Leslie Frank "Les" Hinton (born 19 February 1944) is a British-American journalist and business executive whose career with Rupert Murdoch's News Corporation spanned more than fifty years. Hinton worked in newspapers, magazines and television as a reporter, editor and executive in Australia, the United Kingdom and the United States and became an American citizen in 1986. He was appointed CEO of Dow Jones & Company in December 2007, after its acquisition by News Corp. Hinton has variously been described as Murdoch's "hitman"; one of his "most trusted lieutenants"; and an "astute political operator". On 15 July 2011, he resigned from Dow Jones & Co as a result of a journalistic ethics scandal at The News of the World, a British tabloid published by News Corp subsidiary, News International, where Hinton had previously been executive chairman.

Hinton, the son of a British Army chef, was born in Bootle, a working-class area of Lancashire. He travelled with his family as his father was posted around the world, attending Army schools in Egypt, Ethiopia, Libya, Germany, and Singapore, as well as Liverpool. He had little formal education after failing his Eleven-plus, and in 1959 left school at the age of 15 and emigrated to Australia.

Except for a few years in London in the 1960s, Hinton spent his entire career with Rupert Murdoch and News Corporation. He began work as a copy boy in 1959 at the Adelaide News in South Australia, where 28-year-old Murdoch was managing director. One of his first tasks was to bring Murdoch his lunchtime sandwiches. After finishing his training as a journalist, Hinton moved to London, where he worked as a reporter at United Press International, and the then-broadsheet newspaper The Sun, before Murdoch acquired it in 1969. As a reporter, Hinton was injured while covering the Northern Ireland conflict and in 1976 he was appointed foreign correspondent for the group's newspapers and moved to New York. Hinton later worked as associate editor of the Boston Herald and editor-in-chief of Star (magazine).

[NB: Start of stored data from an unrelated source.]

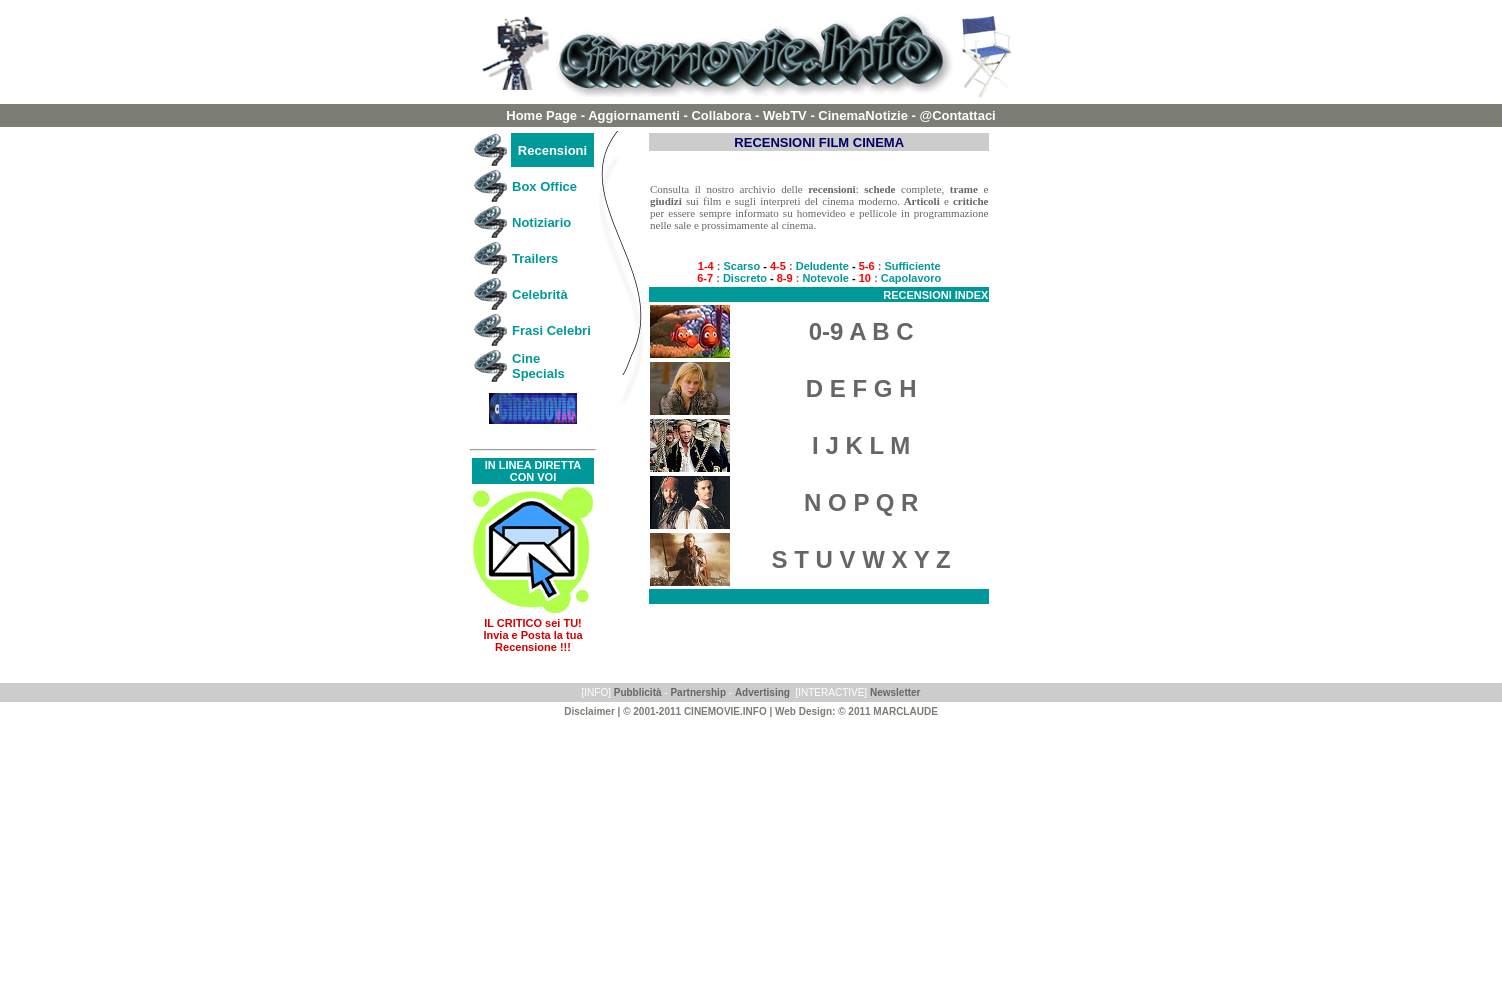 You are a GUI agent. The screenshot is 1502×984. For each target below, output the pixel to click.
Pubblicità (638, 692)
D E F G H (861, 388)
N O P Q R (861, 502)
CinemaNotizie (864, 115)
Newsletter (895, 692)
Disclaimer (589, 711)
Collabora (721, 115)
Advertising (762, 692)
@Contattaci (958, 115)
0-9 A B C (861, 331)
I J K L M (861, 445)
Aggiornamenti (635, 115)
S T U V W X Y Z (861, 559)
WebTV (785, 115)
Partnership (698, 692) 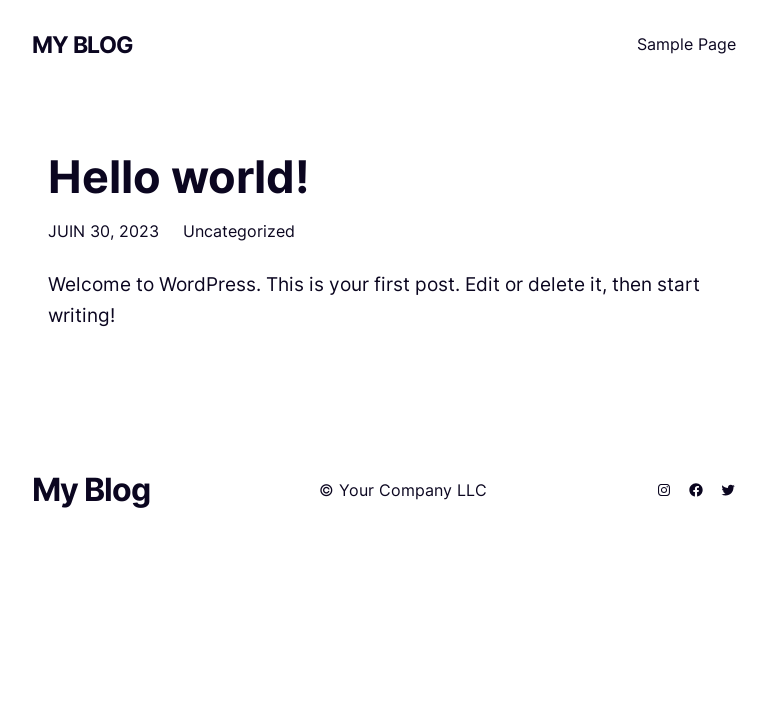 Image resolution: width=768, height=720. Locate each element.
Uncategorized (239, 231)
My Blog (82, 44)
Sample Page (686, 44)
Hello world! (179, 177) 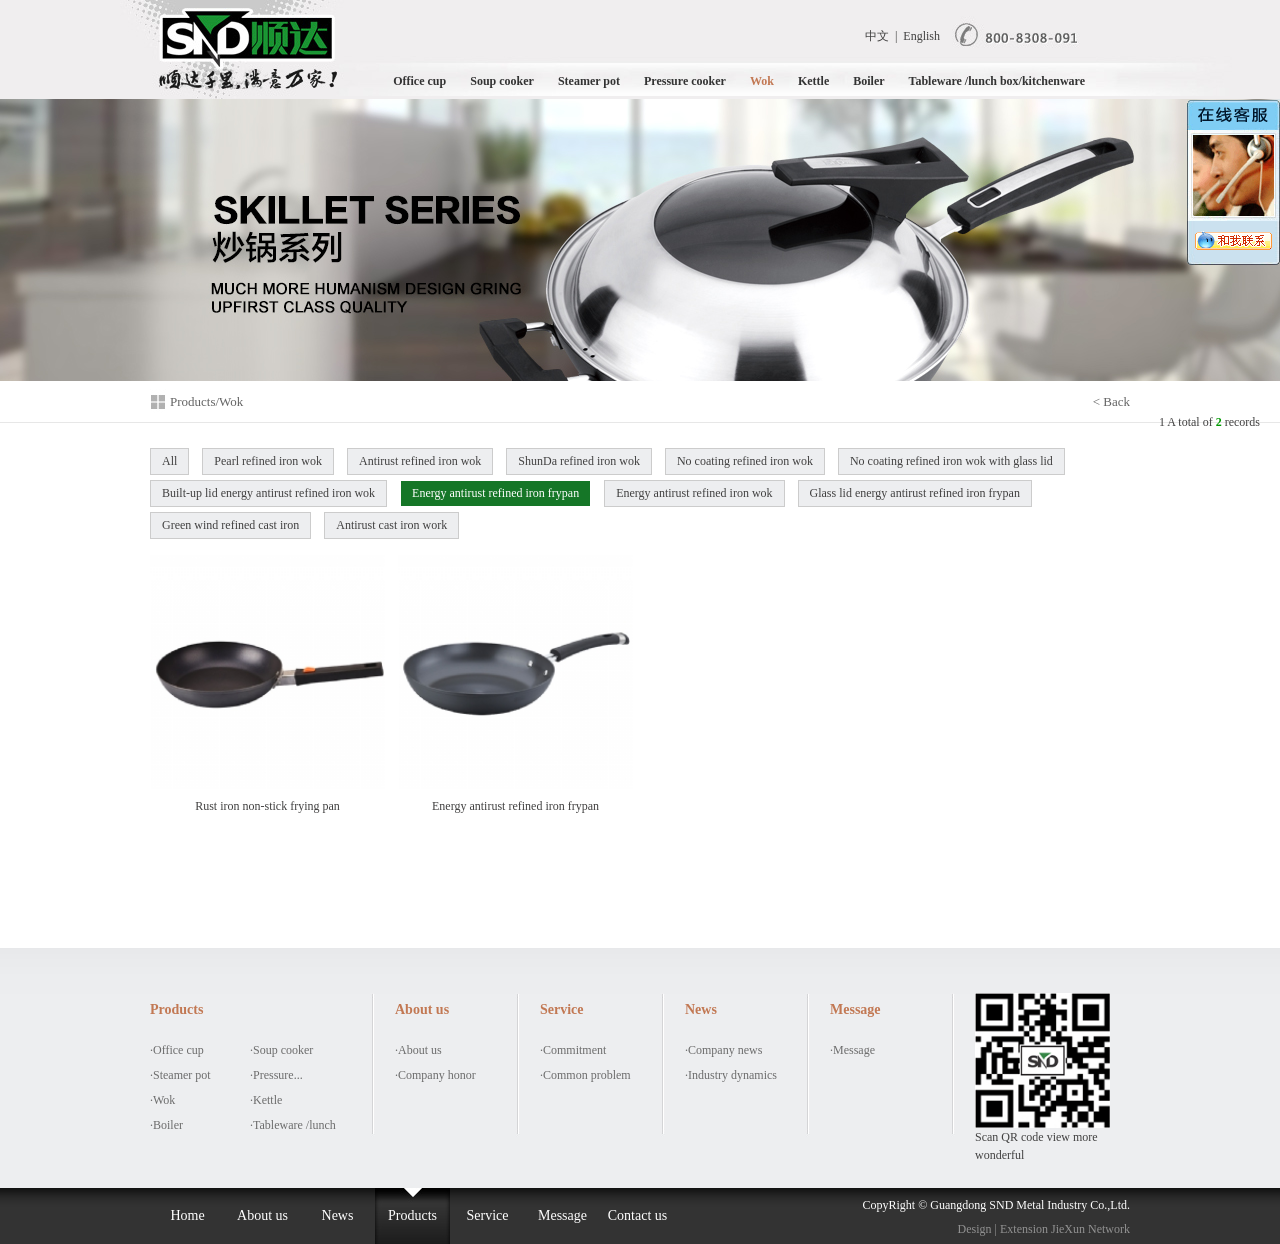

In 1990, Hinton became president of Murdoch Magazines and then president and chief executive officer of News America Publishing, responsible for the company's US publishing operations. In 1993, he was appointed chairman and CEO of Fox Television Stations, returning to London in 1995 as executive chairman of News Corp subsidiary News International Limited, Britain's largest national newspaper publisher.